Books · Witterings

Memories of a Mobile

Not a phone but a Library! This post was spurred by the fact that on the programme The Books We Really Read with Sue Perkins. Sue got the chance to chat some mobile library users in Devon after having visited Agatha Christie’s home Greenway near Dartmouth in search of why people read crime.

The trolley looked just like this one!

Libraries featured very early on in my childhood. In the second place we lived we were no more than 5 minutes from the main Central Library. Mum and I would go to the library and come back with a trolley full of books. Yes a trolley full. We were regularly stopped by the local beat policeman (remember them days?) who used to ask to see what we had in our trolley. He knew it was books as he was a regular visitor to where we lived which was actually a  flat attached to the place where my father worked. This makes us sound like we were living a life of crime but no, we used to have a lot of break-ins and alarms would go off at a regular basis and then the police would always arrive first (remember them days?).  I digress, the reason for checking was at the time of the early eighties there was a large spate of book thefts from the libraries.

The children’s section was downstairs in the basement, complete with orange carpet and you had to go downstairs to this part of the library and not the lift which only went up!

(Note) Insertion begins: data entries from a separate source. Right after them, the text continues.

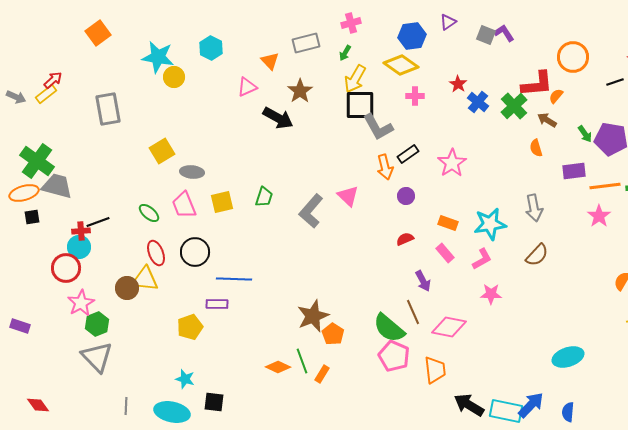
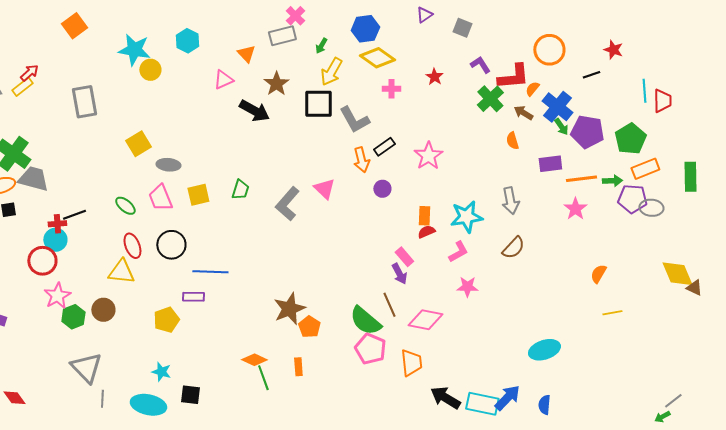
pink cross: (351, 23) -> (295, 16), moved, turned -30
purple L-shape: (504, 33) -> (480, 65), moved
blue hexagon: (412, 36) -> (365, 29), moved
blue cross: (478, 102) -> (557, 107), moved, size x1.4
black square: (360, 105) -> (318, 104), moved
orange rectangle: (448, 223) -> (424, 216), turned 72
red semicircle: (405, 239) -> (426, 232), moved
pink rectangle: (445, 253) -> (404, 257), moved
brown circle: (127, 288) -> (103, 310), moved
gray triangle: (97, 357) -> (86, 368), moved
green line: (302, 361) -> (263, 378), moved
orange rectangle: (322, 374) -> (298, 367), turned -36

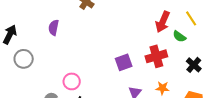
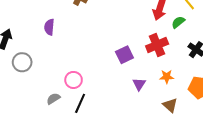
green semicircle: (179, 36) -> (178, 22), turned 112

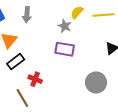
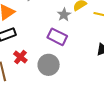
gray circle: (96, 82) -> (49, 65), moved

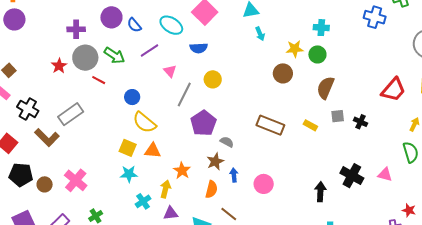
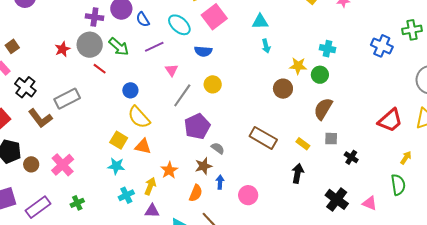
purple cross: (76, 29) -> (94, 17), moved
black cross: (361, 122) -> (351, 157), moved
black arrow: (320, 192) -> (298, 173), moved

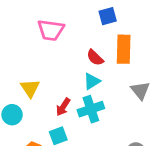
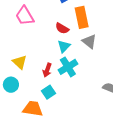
pink trapezoid: (51, 30) -> (25, 16), turned 65
gray triangle: (140, 90) -> (89, 41), moved

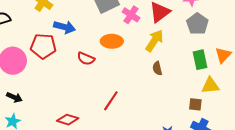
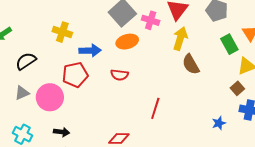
orange ellipse: (112, 41) -> (127, 42), moved
brown semicircle: (157, 68) -> (191, 64), size x1.5
brown square: (195, 104) -> (237, 88), turned -32

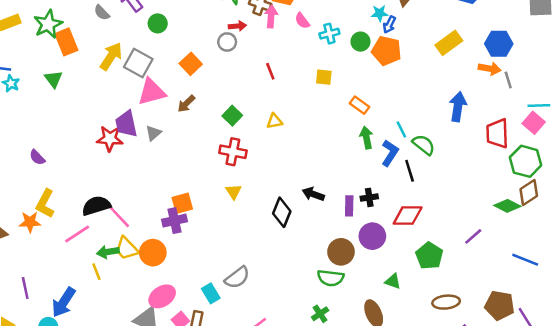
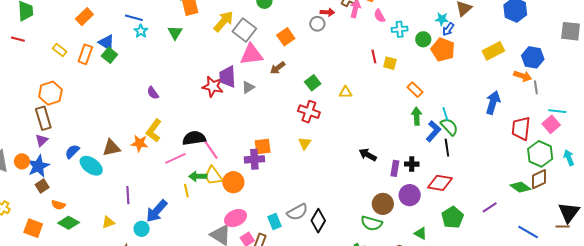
red line: (270, 71) -> (374, 56), moved
green semicircle: (424, 145) -> (449, 127), moved
black diamond: (282, 212) -> (318, 221), moved

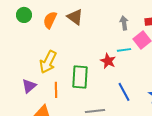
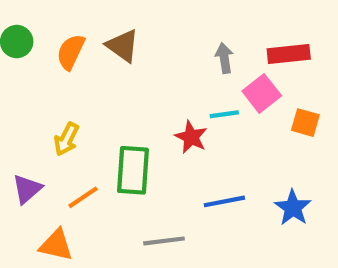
yellow arrow: (48, 62) -> (66, 139), size x0.7
orange line: (56, 90) -> (83, 197), turned 56
blue line: (124, 92) -> (224, 201), turned -72

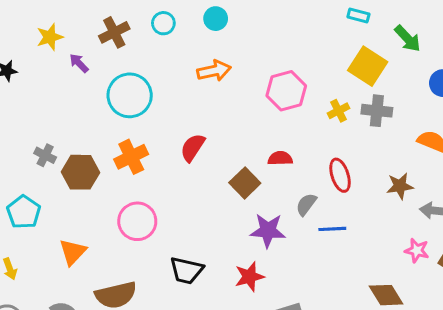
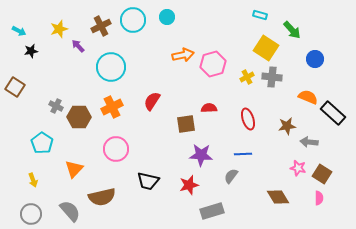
cyan circle: (163, 23) -> (133, 20), size x1.6
orange arrow: (214, 71) -> (183, 55), moved
brown square: (245, 183) -> (186, 124), turned 36
gray semicircle: (306, 204) -> (231, 176), moved

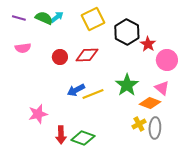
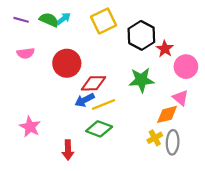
red diamond: (87, 55) -> (94, 83), moved
red circle: (60, 57) -> (67, 63), size x1.6
green star: (127, 85) -> (141, 80), moved, turned 30
orange diamond: (150, 103) -> (167, 114), turned -35
pink star: (38, 114) -> (30, 127), moved, turned -30
green diamond: (83, 138) -> (99, 129), moved

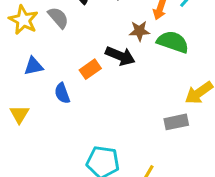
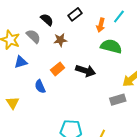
brown star: (139, 31) -> (60, 40), moved
black arrow: (120, 56) -> (86, 71), moved
blue triangle: (34, 66) -> (21, 62), moved

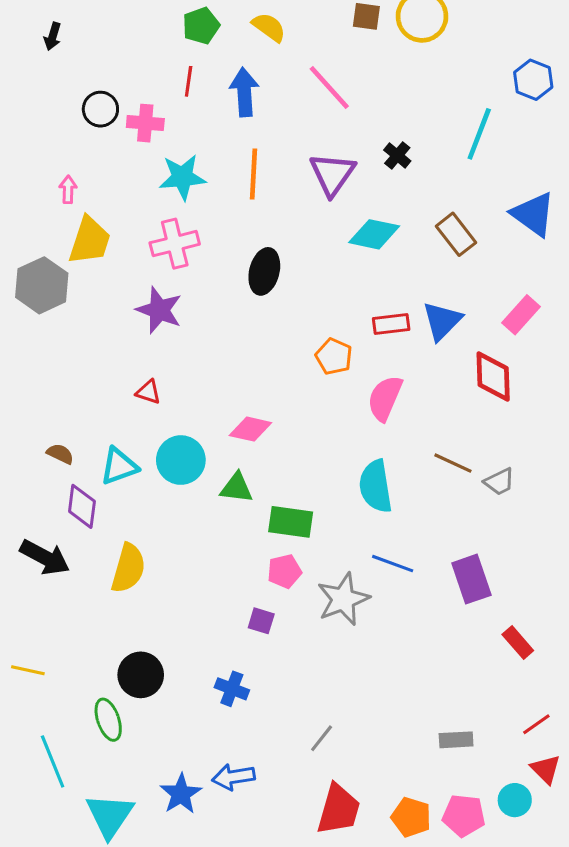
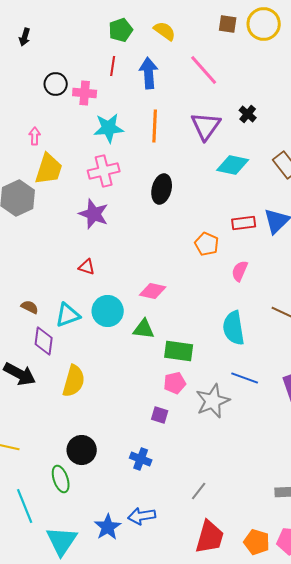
pink semicircle: (385, 398) -> (240, 271), size x0.7

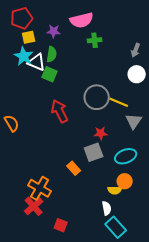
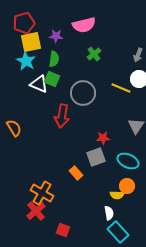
yellow square: (29, 37) -> (31, 42), size x1.5
green cross: (95, 40) -> (94, 54), moved, turned -32
white triangle: (37, 62) -> (39, 84), moved
gray circle: (97, 97) -> (83, 93), moved
yellow line: (119, 102) -> (121, 88), moved
red arrow: (60, 111) -> (62, 116), turned -145
cyan ellipse: (126, 156) -> (128, 161), turned 45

There were windows but I always thought them strange because you were looking up at the world not out at it. Mum would go off to find her books and then one of use would find the other when they had chosen the books they wanted. The books my mum invariably chose were large print books and I remember vividly the books all hardback and the colours red and green. I still see them on the shelves in the library today and I had to find a picture as an example to make sure my memory was not playing tricks on me! Dick Francis was one of her reads as well.

We then moved on from this flat, which has sadly now been razed to the ground. That in itself evokes many emotions.

There was a library not 5 minutes away but a whole  mile away from my new home! Now I can walk it in 15 minutes but when you are young everywhere seems so long to get to. I remember going to the library though never on a Wednesday because it was always closed and again picking the books. As I got older I was allowed to go on my own, on the bus, as it stopped opposite the library and the bus back was on the same side as the library. I also joined in the group activities during the Summer Holidays. Reading and making things! I think I know my grandmother still has some examples of my earlier work still up in her home now despite my protestations in getting her to take it down and that they are over 25 years old. But you know how wily grandmothers can be.

So with this library seeming so far away, there was the opportunity to go to the mobile library which actually came to our little place, you could call it a village I suppose, but it is one of the places you drive through on a long main road and have travelled through about 5 different postal addresses. Just to complicate matters, the mobile library came under the county scheme, but all the other libraries in the city are under the city library as we are classed as a Unitary Authority (I think). This is still the case today, the county council run the mobile library element.

The mobile library came on a Friday, every Friday in fact and watching it back into the small space allocated for it next to the local pub was a wonder. That used to fascinate me so much! Sadly the space now has 80 retirement flats on it and the pub is going to be an Indian takeaway when the squatters move out.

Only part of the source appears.